Enter a young, ambitious direct/field sales rep under pressure to make his numbers. We'll call him Steve. Steve doesn't have the experience and he doesn't have the relationships. But what Steve does have is the logo of a large vendor on his business card. And with this logo he assumes he calls the shots.
Steve decides that Joe is charging too much and making too much money on a particular deal with one of his long-standing customers. But Joe knows what he can charge. Joe has been working with this CIO for years. Joe is generating monthly recurring revenue on his managed services offerings. Joe knows his total budget for the year and his top initiatives. But Steve undercuts him and forces Joe to respond. The move costs Joe hundreds of thousands of dollars and time on a highly consultative business solutions deal that is now at a much lower margin.
Joe isn't happy. He begins to question the vendor and complains about the deal to someone higher up in the food chain. Mired in bureaucratic red tape, there is no response.
Meanwhile, other vendors are courting Joe, and this latest move has left a bad taste in his mouth. He starts talking to competitors and begins to understand their technologies.
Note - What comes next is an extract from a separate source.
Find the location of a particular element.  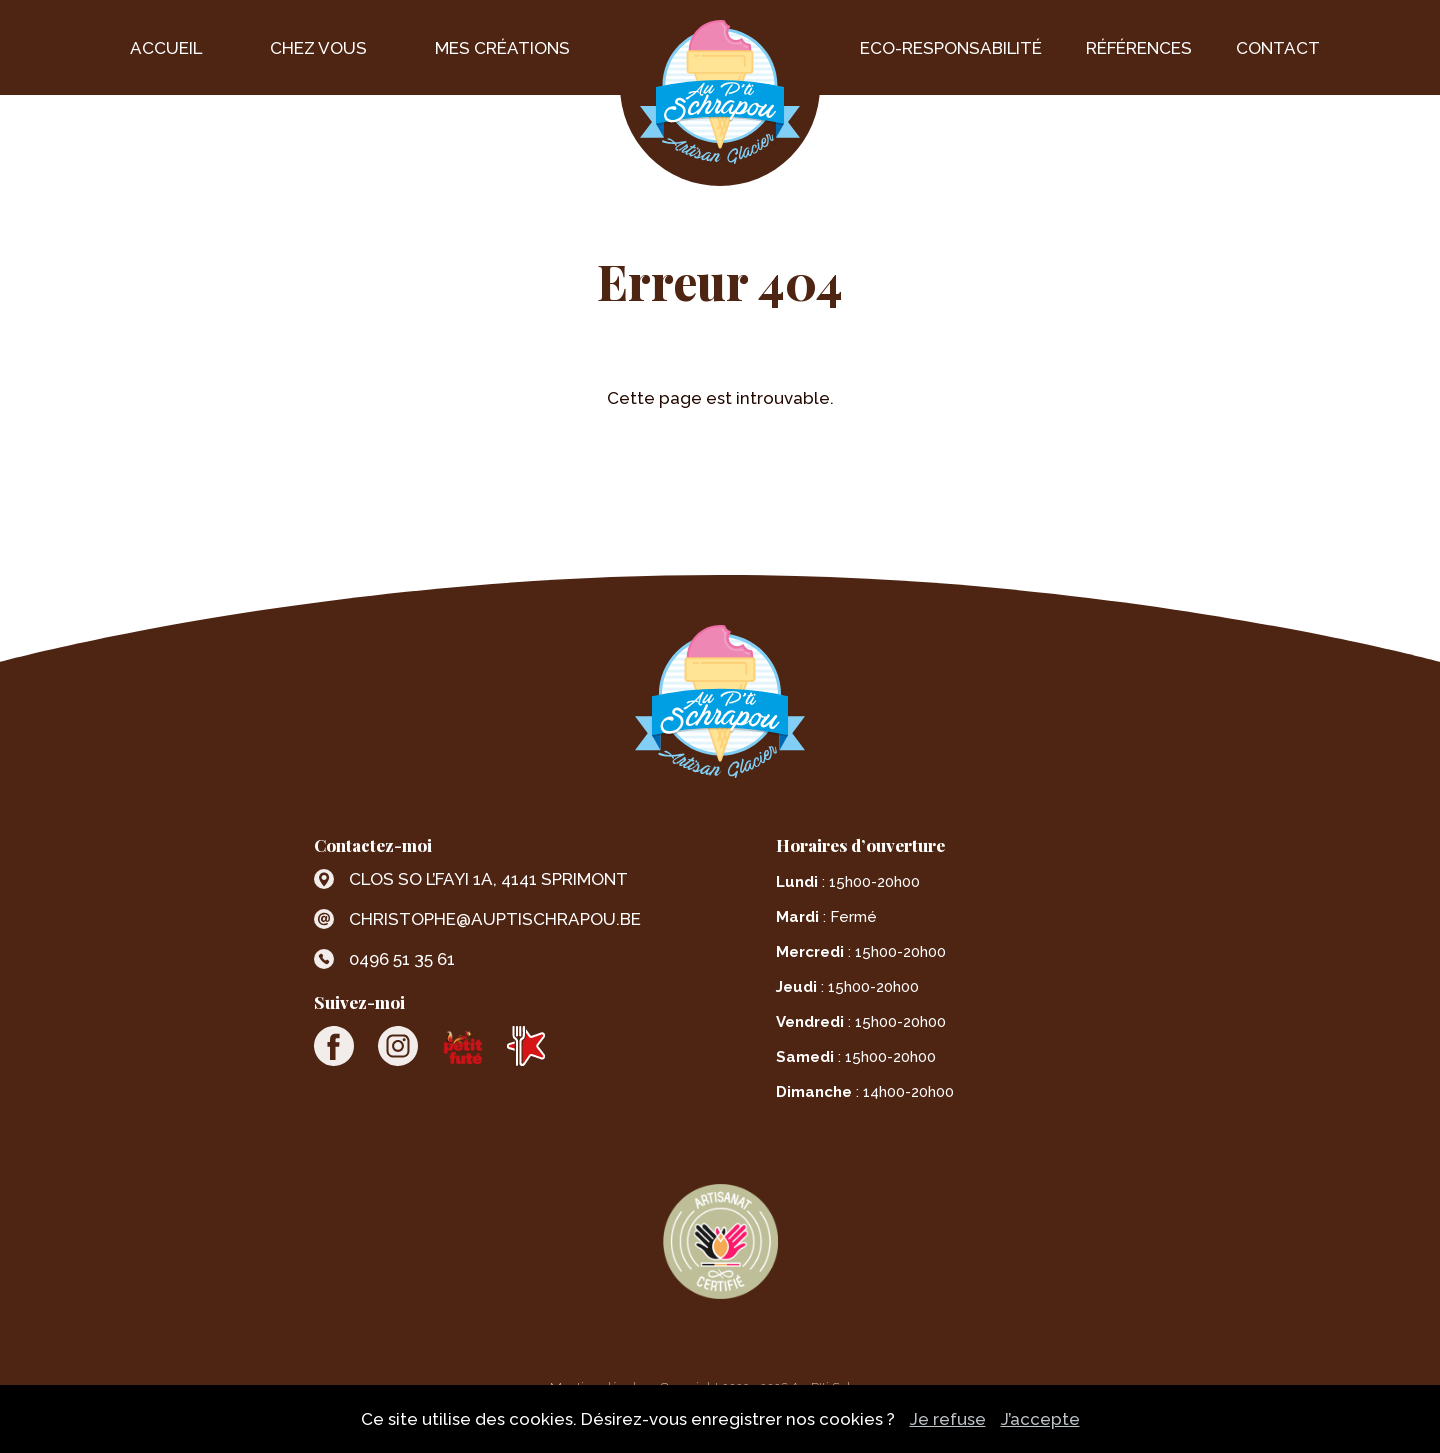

They are responsive. In a matter of months he lands two deals worth millions of dollars and he brings in the new vendor's products. In fact, he makes the strategic decision to move business from his one-time preferred vendor to a new partner with product offerings that are just as good a fit for the customer. The new vendor, excited by the prospect of market-share gains, commits sales resources and joint engagement that is well above what the one-time preferred vendor provided.
Steve may be happy because he made his number for the quarter. Quick to make a buck now, Steve hurt a relationship that took years to build. Short-term goals obfuscated the vendor's longer-term needs.
This is a perennial problem with channel and vendor partnerships. If a vendor has a channel, the executives at the very top of the company must truly understand the benefits of scale the channel provides. They must be the biggest advocates for the channel and the programs they offer within the company. Channel religion needs to be ingrained in their DNA. And most importantly, it needs to reach all the way down to the field.
For all the vendors out there, manage all your Steves in the field and compensate them in a way where it is a win-win for the vendor and the channel. If not managed correctly, it can actually be a big loss for you.